## SUPPLIED DATA
- - -

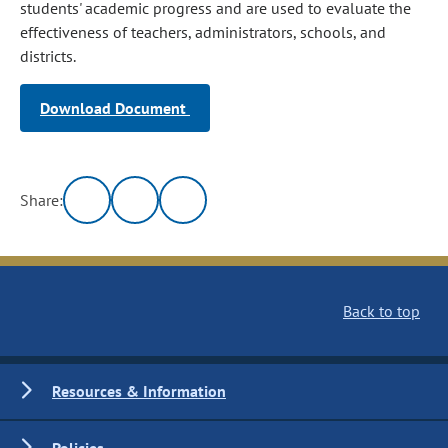
students' academic progress and are used to evaluate the
effectiveness of teachers, administrators, schools, and
districts.
Download Document
Share:
Back to top
Resources & Information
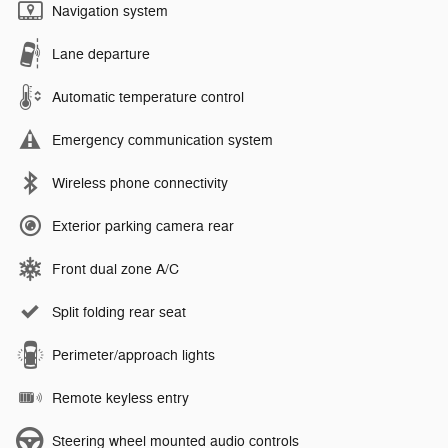
Navigation system
Lane departure
Automatic temperature control
Emergency communication system
Wireless phone connectivity
Exterior parking camera rear
Front dual zone A/C
Split folding rear seat
Perimeter/approach lights
Remote keyless entry
Steering wheel mounted audio controls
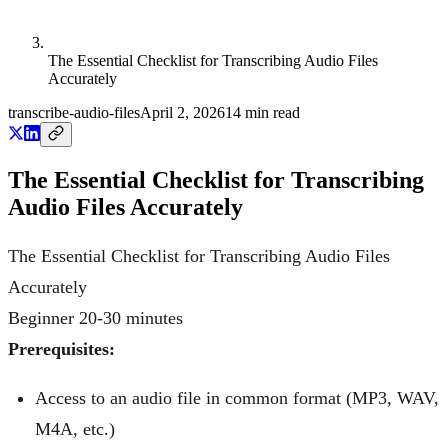
The Essential Checklist for Transcribing Audio Files
Accurately
transcribe-audio-files
April 2, 2026
14
min read
The Essential Checklist for Transcribing
Audio Files Accurately
The Essential Checklist for Transcribing Audio Files
Accurately
Beginner
20-30 minutes
Prerequisites:
Access to an audio file in common format (MP3, WAV,
M4A, etc.)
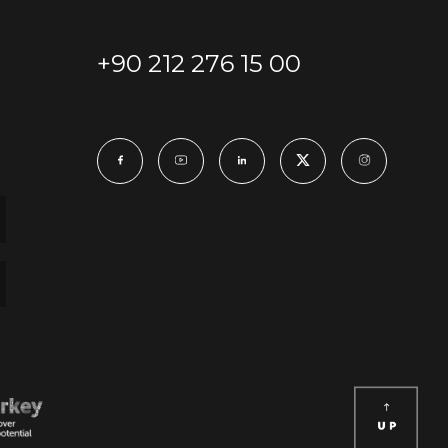
+90 212 276 15 00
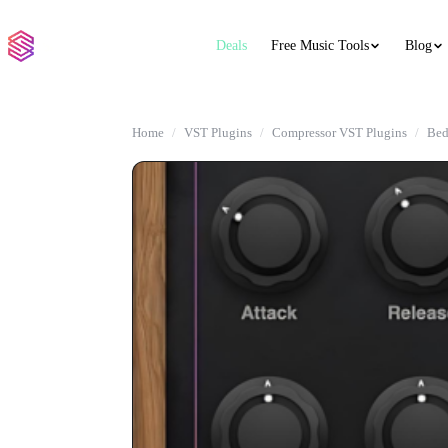
Deals
Free Music Tools
Blog
Home
VST Plugins
Compressor VST Plugins
Bed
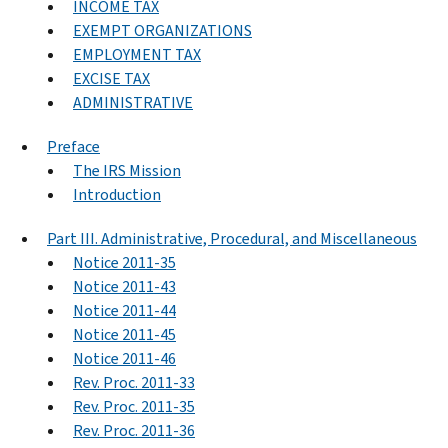
INCOME TAX
EXEMPT ORGANIZATIONS
EMPLOYMENT TAX
EXCISE TAX
ADMINISTRATIVE
Preface
The IRS Mission
Introduction
Part III. Administrative, Procedural, and Miscellaneous
Notice 2011-35
Notice 2011-43
Notice 2011-44
Notice 2011-45
Notice 2011-46
Rev. Proc. 2011-33
Rev. Proc. 2011-35
Rev. Proc. 2011-36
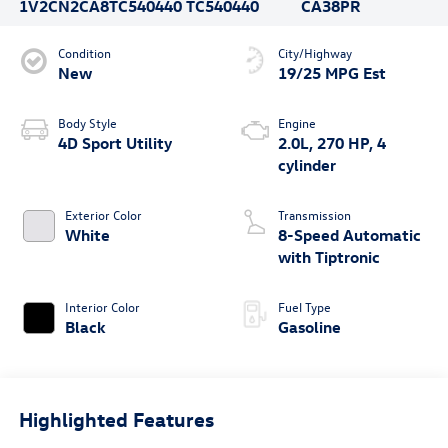
1V2CN2CA8TC540440
TC540440
CA38PR
Condition
City/Highway
New
19/25 MPG Est
Body Style
Engine
4D Sport Utility
2.0L, 270 HP, 4
cylinder
Exterior Color
Transmission
White
8-Speed Automatic
with Tiptronic
Interior Color
Fuel Type
Black
Gasoline
Highlighted Features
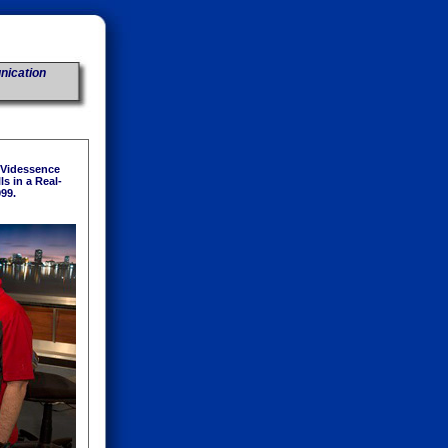
nication
 Videssence
s in a Real-
999.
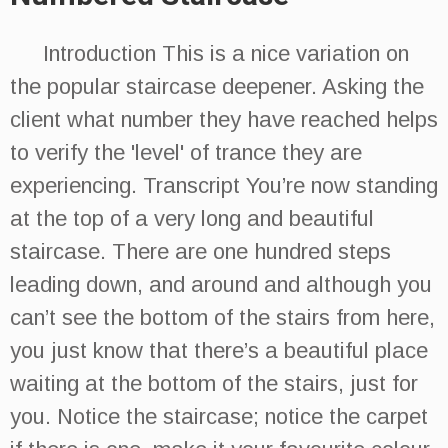
Introduction This is a nice variation on
the popular staircase deepener. Asking the
client what number they have reached helps
to verify the 'level' of trance they are
experiencing. Transcript You’re now standing
at the top of a very long and beautiful
staircase. There are one hundred steps
leading down, and around and although you
can’t see the bottom of the stairs from here,
you just know that there’s a beautiful place
waiting at the bottom of the stairs, just for
you. Notice the staircase; notice the carpet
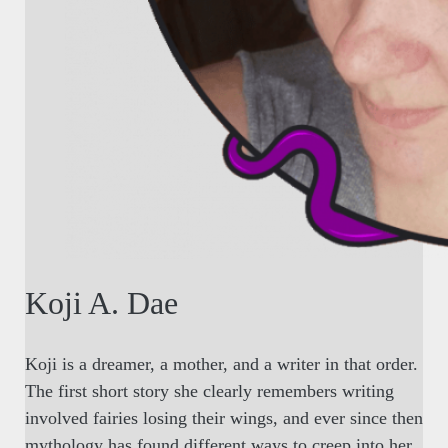
Koji A. Dae
Koji is a dreamer, a mother, and a writer in that order.
The first short story she clearly remembers writing
involved fairies losing their wings, and ever since then
mythology has found different ways to creep into her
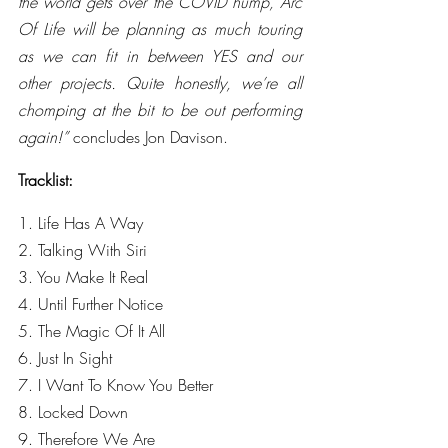
the world gets over the COVID hump, Arc 
Of Life will be planning as much touring 
as we can fit in between YES and our 
other projects. Quite honestly, we’re all 
chomping at the bit to be out performing 
again!” 
concludes Jon Davison.
Tracklist:
1. Life Has A Way
2. Talking With Siri
3. You Make It Real
4. Until Further Notice
5. The Magic Of It All
6. Just In Sight
7. I Want To Know You Better
8. Locked Down
9. Therefore We Are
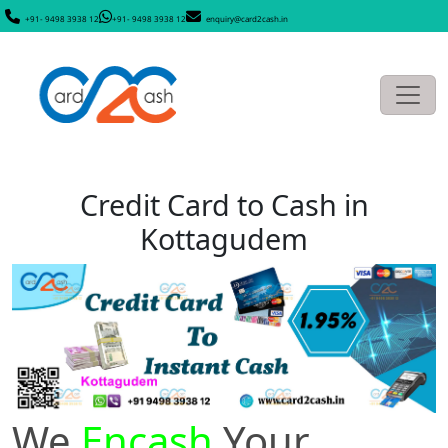
+91- 9498 3938 12
+91- 9498 3938 12
enquiry@card2cash.in
Credit Card to Cash in
Kottagudem
We
Encash
Your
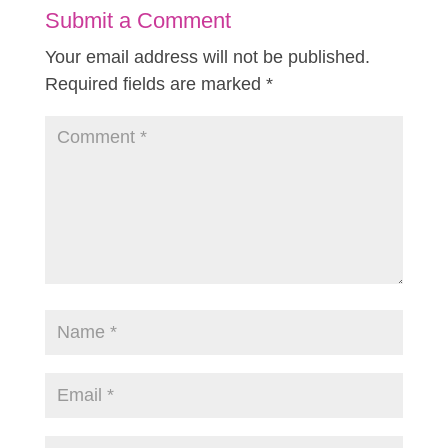
Submit a Comment
Your email address will not be published.
Required fields are marked
*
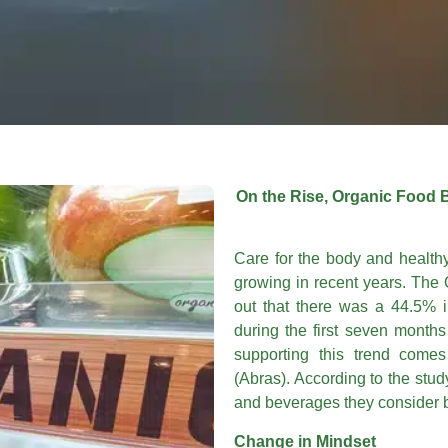
On the Rise, Organic Food 
Care for the body and health
growing in recent years. The 
out that there was a 44.5% i
during the first seven month
supporting this trend comes
(Abras). According to the stu
and beverages they consider b
Change in Mindset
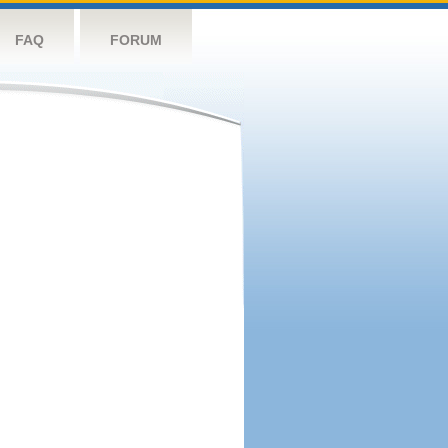
FAQ
FORUM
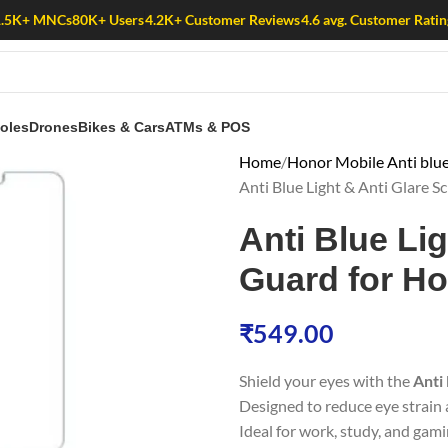
1.5K+ MNCs
80K+ Users
4.2K+ Customer Reviews
4.6 avg. Customer Ratin
oles
Drones
Bikes & Cars
ATMs & POS
Home
Honor Mobile Anti blue
Anti Blue Light & Anti Glare 
Anti Blue Li
Guard for Ho
₹
549.00
Shield your eyes with the
Anti
Designed to reduce eye strain a
Ideal for work, study, and gami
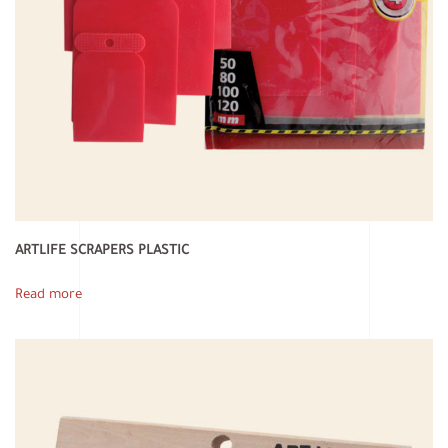
ARTLIFE SCRAPERS PLASTIC
Read more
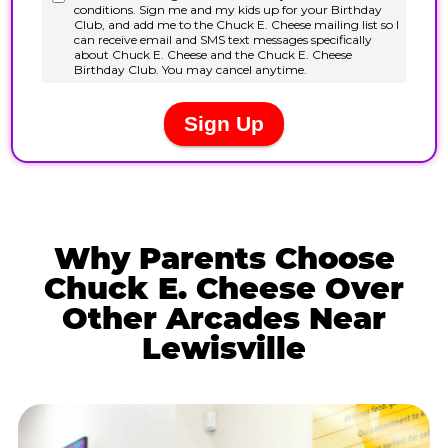
Why Parents Choose
Chuck E. Cheese Over
Other Arcades Near
Lewisville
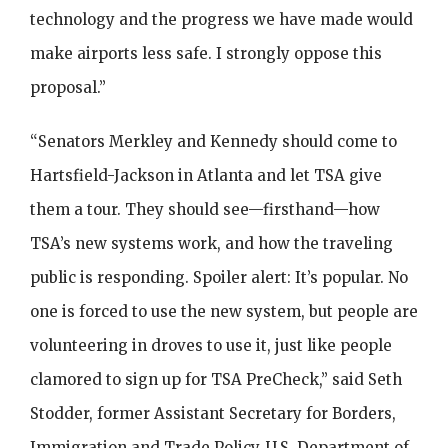
technology and the progress we have made would
make airports less safe. I strongly oppose this
proposal.”
“Senators Merkley and Kennedy should come to
Hartsfield-Jackson in Atlanta and let TSA give
them a tour. They should see—firsthand—how
TSA’s new systems work, and how the traveling
public is responding. Spoiler alert: It’s popular. No
one is forced to use the new system, but people are
volunteering in droves to use it, just like people
clamored to sign up for TSA PreCheck,” said Seth
Stodder, former Assistant Secretary for Borders,
Immigration and Trade Policy, U.S. Department of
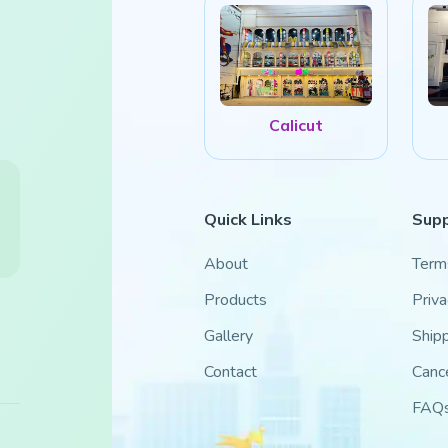
Calicut
Quick Links
Sup
About
Term
Products
Priva
Gallery
Shipp
Contact
Cance
FAQ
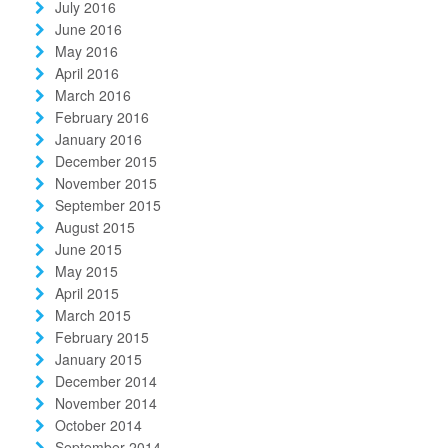
July 2016
June 2016
May 2016
April 2016
March 2016
February 2016
January 2016
December 2015
November 2015
September 2015
August 2015
June 2015
May 2015
April 2015
March 2015
February 2015
January 2015
December 2014
November 2014
October 2014
September 2014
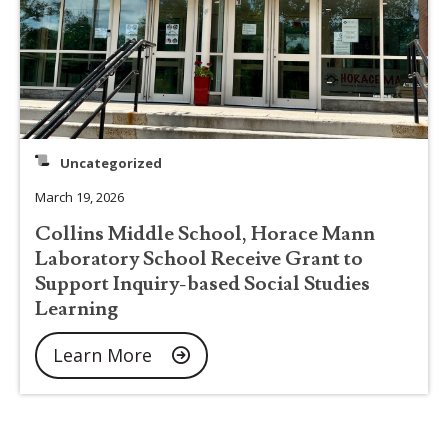
Uncategorized
March 19, 2026
Collins Middle School, Horace Mann
Laboratory School Receive Grant to
Support Inquiry-based Social Studies
Learning
Learn More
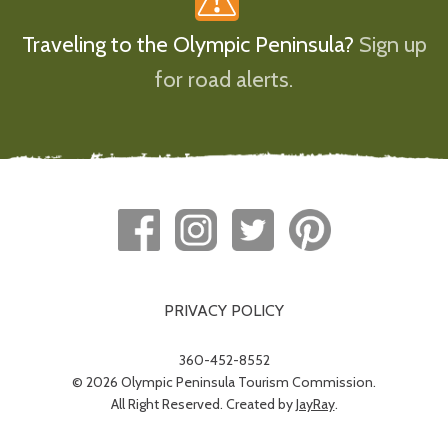
Traveling to the Olympic Peninsula?
Sign up
for road alerts.
PRIVACY POLICY
360-452-8552
© 2026 Olympic Peninsula Tourism Commission.
All Right Reserved. Created by
JayRay
.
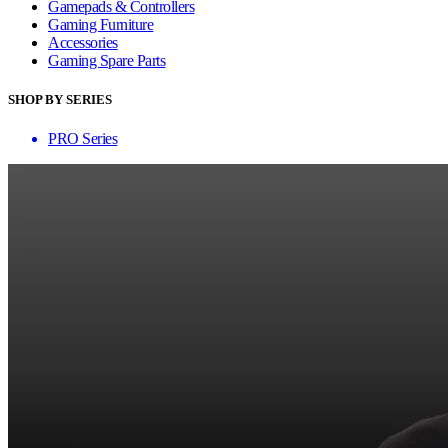
Gamepads & Controllers
Gaming Furniture
Accessories
Gaming Spare Parts
SHOP BY SERIES
PRO Series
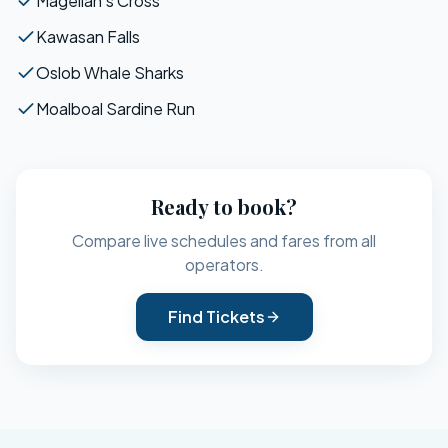
Magellan's Cross
Kawasan Falls
Oslob Whale Sharks
Moalboal Sardine Run
Ready to book?
Compare live schedules and fares from all
operators.
Find Tickets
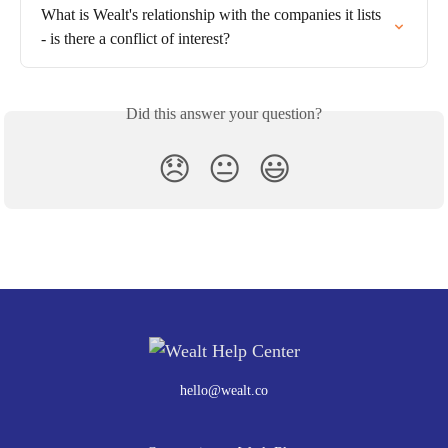
What is Wealt's relationship with the companies it lists 
- is there a conflict of interest?
Did this answer your question?
😞
😐
😃
hello@wealt.co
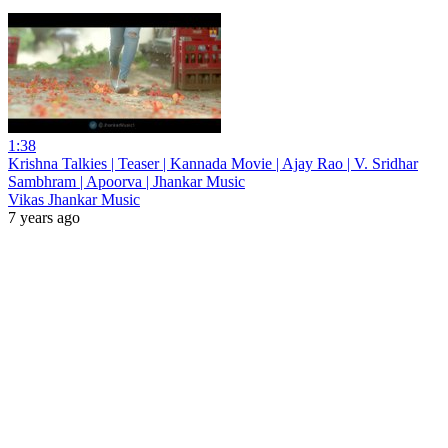
1:38
Krishna Talkies | Teaser | Kannada Movie | Ajay Rao | V. Sridhar
Sambhram | Apoorva | Jhankar Music
Vikas Jhankar Music
7 years ago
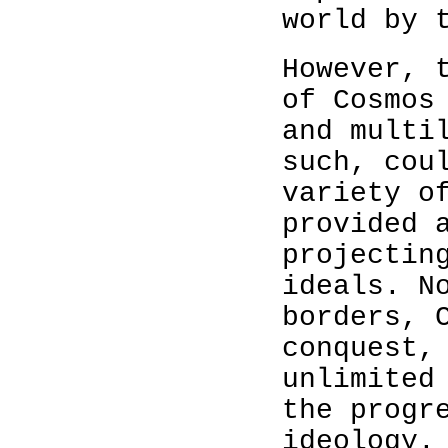
world by 
However, 
of Cosmos
and multi
such, cou
variety o
provided 
projectin
ideals. N
borders, 
conquest,
unlimited
the progr
ideology.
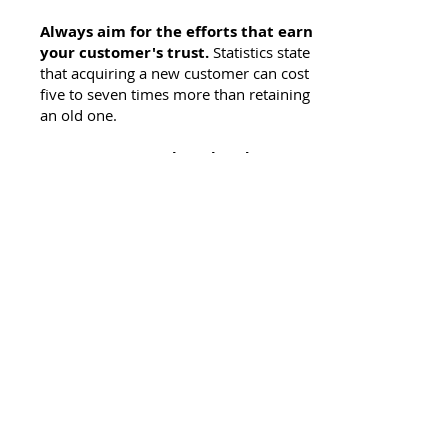
Always aim for the efforts that earn
your customer's trust.
Statistics state
that acquiring a new customer can cost
five to seven times more than retaining
an old one.
Keep your score sheet handy.
Big
brands start little, they grow by
continuously evaluating their efforts and
reinventing for better results. Make
good use of online metrics to conclude
your efforts—don't be afraid to tweak
your approach. Study and use the latest
marketing tech tools—
many of these
nifty new 'irons' will get you to the green
in one stroke, but just like any challenge
you'll face in life, it takes time and
practice to get them tuned in.
Don't forget to work on your 'short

- - -

## DESCRIPTION OF THE TASK
Every record must be set down again exactly; pictures do not belong in the copy.

## RESULT
students' academic progress and are used to evaluate the
effectiveness of teachers, administrators, schools, and
districts.
Download Document
Share:
Back to top
Resources & Information
Navigation system
Lane departure
Automatic temperature control
Emergency communication system
Wireless phone connectivity
Exterior parking camera rear
Front dual zone A/C
Split folding rear seat
Perimeter/approach lights
Remote keyless entry
Steering wheel mounted audio controls
The Essential Checklist for Transcribing Audio Files
Accurately
transcribe-audio-files
April 2, 2026
14
min read
The Essential Checklist for Transcribing
Audio Files Accurately
The Essential Checklist for Transcribing Audio Files
Accurately
Beginner
20-30 minutes
Prerequisites:
Access to an audio file in common format (MP3, WAV,
M4A, etc.)
+90 212 276 15 00
Deals
Free Music Tools
Blog
Home
VST Plugins
Compressor VST Plugins
Bed
INCOME TAX
EXEMPT ORGANIZATIONS
EMPLOYMENT TAX
EXCISE TAX
ADMINISTRATIVE
Preface
The IRS Mission
Introduction
Part III. Administrative, Procedural, and Miscellaneous
Notice 2011-35
Notice 2011-43
Notice 2011-44
Notice 2011-45
Notice 2011-46
Rev. Proc. 2011-33
Rev. Proc. 2011-35
Rev. Proc. 2011-36
1V2CN2CA8TC540440
TC540440
CA38PR
Condition
City/Highway
New
19/25 MPG Est
Body Style
Engine
4D Sport Utility
2.0L, 270 HP, 4
cylinder
Exterior Color
Transmission
White
8-Speed Automatic
with Tiptronic
Interior Color
Fuel Type
Black
Gasoline
Highlighted Features
nication
 Videssence
s in a Real-
999.
Introduction This is a nice variation on
the popular staircase deepener. Asking the
client what number they have reached helps
to verify the 'level' of trance they are
experiencing. Transcript You’re now standing
at the top of a very long and beautiful
staircase. There are one hundred steps
leading down, and around and although you
can’t see the bottom of the stairs from here,
you just know that there’s a beautiful place
waiting at the bottom of the stairs, just for
you. Notice the staircase; notice the carpet
Koji A. Dae
Koji is a dreamer, a mother, and a writer in that order.
The first short story she clearly remembers writing
involved fairies losing their wings, and ever since then
mythology has found different ways to creep into her
the world gets over the COVID hump, Arc 
Of Life will be planning as much touring 
as we can fit in between YES and our 
other projects. Quite honestly, we’re all 
chomping at the bit to be out performing 
again!” 
concludes Jon Davison.
Tracklist:
1. Life Has A Way
2. Talking With Siri
3. You Make It Real
4. Until Further Notice
5. The Magic Of It All
6. Just In Sight
7. I Want To Know You Better
8. Locked Down
9. Therefore We Are
+91- 9498 3938 12
+91- 9498 3938 12
enquiry@card2cash.in
Credit Card to Cash in
Kottagudem
We
Encash
Your
Submit a Comment
Your email address will not be published.
Required fields are marked
*
On the Rise, Organic Food 
Care for the body and health
growing in recent years. The 
out that there was a 44.5% i
during the first seven month
supporting this trend comes
(Abras). According to the stu
and beverages they consider b
Change in Mindset
FAQ
FORUM
1.5K+ MNCs
80K+ Users
4.2K+ Customer Reviews
4.6 avg. Customer Ratin
oles
Drones
Bikes & Cars
ATMs & POS
Home
Honor Mobile Anti blue
Anti Blue Light & Anti Glare 
Anti Blue Li
Guard for Ho
₹
549.00
Shield your eyes with the
Anti
Designed to reduce eye strain a
Ideal for work, study, and gami
ARTLIFE SCRAPERS PLASTIC
Read more
Why Parents Choose
Chuck E. Cheese Over
Other Arcades Near
Lewisville
technology and the progress we have made would
make airports less safe. I strongly oppose this
proposal.”
“Senators Merkley and Kennedy should come to
Hartsfield-Jackson in Atlanta and let TSA give
them a tour. They should see—firsthand—how
TSA’s new systems work, and how the traveling
public is responding. Spoiler alert: It’s popular. No
one is forced to use the new system, but people are
volunteering in droves to use it, just like people
clamored to sign up for TSA PreCheck,” said Seth
Stodder, former Assistant Secretary for Borders,
Immigration and Trade Policy, U.S. Department of
Calicut
Quick Links
Sup
About
Term
Products
Priva
Gallery
Shipp
Contact
Cance
FAQ
July 2016
June 2016
May 2016
April 2016
March 2016
February 2016
January 2016
December 2015
November 2015
September 2015
August 2015
June 2015
May 2015
April 2015
March 2015
February 2015
January 2015
December 2014
November 2014
October 2014
September 2014
Uncategorized
March 19, 2026
Collins Middle School, Horace Mann
Laboratory School Receive Grant to
Support Inquiry-based Social Studies
Learning
Learn More
Traveling to the Olympic Peninsula?
Sign up
for road alerts.
PRIVACY POLICY
360-452-8552
© 2026 Olympic Peninsula Tourism Commission.
All Right Reserved. Created by
JayRay
.
Gamepads & Controllers
Gaming Furniture
Accessories
Gaming Spare Parts
SHOP BY SERIES
PRO Series
Magellan's Cross
Kawasan Falls
Oslob Whale Sharks
Moalboal Sardine Run
Ready to book?
Compare live schedules and fares from all
operators.
Find Tickets
What is Wealt's relationship with the companies it lists 
- is there a conflict of interest?
Did this answer your question?
😞
😐
😃
hello@wealt.co
1:38
Krishna Talkies | Teaser | Kannada Movie | Ajay Rao | V. Sridhar
Sambhram | Apoorva | Jhankar Music
Vikas Jhankar Music
7 years ago
world by 
However, 
of Cosmos
and multi
such, cou
variety o
provided 
projectin
ideals. N
borders, 
conquest,
unlimited
the progr
ideology.
Always aim for the efforts that earn
your customer's trust.
Statistics state
that acquiring a new customer can cost
five to seven times more than retaining
an old one.
Keep your score sheet handy.
Big
brands start little, they grow by
continuously evaluating their efforts and
reinventing for better results. Make
good use of online metrics to conclude
your efforts—don't be afraid to tweak
your approach. Study and use the latest
marketing tech tools—
many of these
nifty new 'irons' will get you to the green
in one stroke, but just like any challenge
you'll face in life, it takes time and
practice to get them tuned in.
Don't forget to work on your 'short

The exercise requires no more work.